1 poin oleh GN⁺ 2023-10-17 | 1 komentar | Bagikan ke WhatsApp
  • Artikel tentang peningkatan kemampuan pencocokan pola pada multiplexer penyajian HTTP bawaan dalam paket net/http di Go 1.22
  • Multiplexer lama (http.ServeMux) hanya menyediakan pencocokan jalur dasar, sehingga perlu menggunakan library pihak ketiga untuk fitur lanjutan
  • Multiplexer baru di Go 1.22 menyediakan pencocokan lanjutan, sehingga mengurangi kesenjangan dengan paket pihak ketiga
  • Multiplexer baru (mux) memungkinkan penentuan metode HTTP secara eksplisit sebagai bagian dari pola, serta mendukung pencocokan wildcard pada komponen jalur
  • Artikel ini memberikan contoh penggunaan mux baru, termasuk penanganan potensi konflik antar pola yang berbeda
  • Dokumentasi ServeMux yang baru menjelaskan aturan prioritas untuk pola dan potensi konflik
  • Artikel ini juga meninjau kembali contoh dalam seri server REST di Go, serta membandingkan bagaimana mux stdlib baru terlihat dibandingkan gorilla/mux
  • mux baru di Go 1.22 memungkinkan routing yang lebih canggih, sehingga mengurangi kebutuhan untuk mengambil keputusan routing di dalam handler
  • Penulis percaya bahwa peningkatan di Go 1.22 akan mengubah jawaban umum atas pertanyaan, "paket router mana yang sebaiknya digunakan?" Banyak orang kemungkinan akan merasa mux stdlib baru sudah cukup untuk kebutuhan mereka
  • Namun, sebagian programmer Go mungkin tetap lebih menyukai paket pihak ketiga atau framework ringan seperti Gin. Keduanya menyediakan router serta alat tambahan untuk membangun backend web
  • Secara keseluruhan, penulis memandang peningkatan di Go 1.22 sebagai perubahan positif bagi semua pengguna Go, yang membuat standard library lebih mumpuni dan bermanfaat bagi seluruh komunitas

1 komentar

 
GN⁺ 2023-10-17
Opini Hacker News
  • Artikel tentang routing server HTTP baru di Go 1.22.

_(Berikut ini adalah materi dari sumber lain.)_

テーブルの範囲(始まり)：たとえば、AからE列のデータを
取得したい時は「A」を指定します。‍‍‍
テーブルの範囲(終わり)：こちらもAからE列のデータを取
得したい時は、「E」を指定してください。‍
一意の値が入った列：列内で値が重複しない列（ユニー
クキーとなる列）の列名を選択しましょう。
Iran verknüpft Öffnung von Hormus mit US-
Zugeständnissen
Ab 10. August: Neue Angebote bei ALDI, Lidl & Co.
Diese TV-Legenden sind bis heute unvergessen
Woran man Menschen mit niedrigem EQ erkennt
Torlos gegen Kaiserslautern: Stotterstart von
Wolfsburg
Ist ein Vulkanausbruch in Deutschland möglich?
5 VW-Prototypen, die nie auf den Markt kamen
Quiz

  • Pengguna kesulitan memahami panic yang terjadi saat dua rute cocok; sebagian besar framework web menggunakan rute pertama yang terdaftar dan cocok.
  • Pengarsipan dan pembatalan pengarsipan proyek gorrila/mux menimbulkan kebingungan, tetapi sebagian orang melihatnya sebagai bukti kestabilan proyek open source.

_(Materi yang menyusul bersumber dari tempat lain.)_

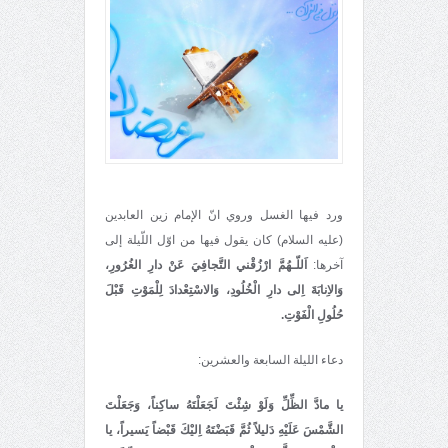
ورد فيها الغسل وروي انّ الإمام زين العابدين
(عليه السلام) كان يقول فيها من اوّل اللّيلة إلى
آخرها:
اَللّـهُمَّ ارْزُقْني التَّجافِيَ عَنْ دارِ الغُرُورِ،
وَالاِنابَةَ اِلى دارِ الْخُلُودِ، وَالاسْتِعْدادَ لِلْمَوْتِ قَبْلَ
حُلُولِ الْفَوْتِ.
دعاء الليلة السابعة والعشرين:
يا مادَّ الظِّلِّ وَلَوْ شِئْتَ لَجَعَلْتَهُ ساكِناً، وَجَعَلْتَ
الشَّمْسَ عَلَيْهِ دَليلاً ثُمَّ قَبَضْتَهُ اِليْكَ قَبْضاً يَسيراً، يا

  • Kritik terhadap sintaks yang diusulkan, dengan beberapa orang menyarankan penggunaan argumen nyata alih-alih membuat string ajaib untuk mendefinisikan handler.
  • Pengguna tidak menyukai penggunaan prefiks method yang di-string-kan, dan lebih menyukai type safety untuk method yang spesifik terhadap verba.

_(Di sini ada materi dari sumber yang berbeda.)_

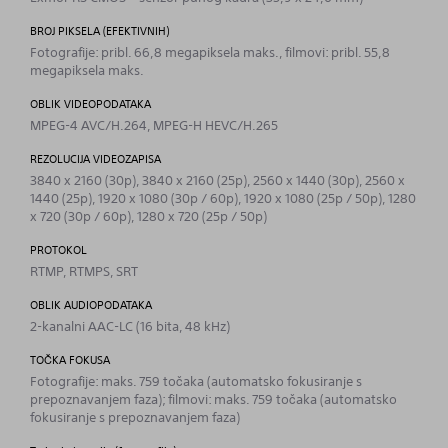
BROJ PIKSELA (EFEKTIVNIH)
Fotografije: pribl. 66,8 megapiksela maks., filmovi: pribl. 55,8
megapiksela maks.
OBLIK VIDEOPODATAKA
MPEG-4 AVC/H.264, MPEG-H HEVC/H.265
REZOLUCIJA VIDEOZAPISA
3840 x 2160 (30p), 3840 x 2160 (25p), 2560 x 1440 (30p), 2560 x
1440 (25p), 1920 x 1080 (30p / 60p), 1920 x 1080 (25p / 50p), 1280
x 720 (30p / 60p), 1280 x 720 (25p / 50p)
PROTOKOL
RTMP, RTMPS, SRT
OBLIK AUDIOPODATAKA
2-kanalni AAC-LC (16 bita, 48 kHz)
TOČKA FOKUSA
Fotografije: maks. 759 točaka (automatsko fokusiranje s
prepoznavanjem faza); filmovi: maks. 759 točaka (automatsko
fokusiranje s prepoznavanjem faza)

  • Ada rasa ingin tahu tentang apa yang terjadi ketika rute cocok tetapi method tidak cocok; jawabannya adalah 405 dengan header Allow yang terisi dengan benar.
  • Disarankan bahwa pengguna dengan kebutuhan tingkat lanjut sebaiknya tidak menggunakan sub-mux bawaan, melainkan mempertimbangkan opsi lain atau menulis router mereka sendiri.
  • Lebih disukai agar path yang tumpang tindih dicocokkan berdasarkan urutan definisi, alih-alih menyebabkan panic.
  • Sebagian pengguna tidak menyukai usulan ini, terutama karena memasukkan method permintaan HTTP ke dalam URI.
  • Kritik terhadap ServeMux bawaan yang menangani semuanya ketika alamat merupakan prefiks, tanpa cara mudah untuk menangani kecocokan yang persis.
  • Namun, sebagian pengguna melihat routing baru ini sebagai perubahan positif karena mengurangi dependensi eksternal dan meningkatkan produktivitas.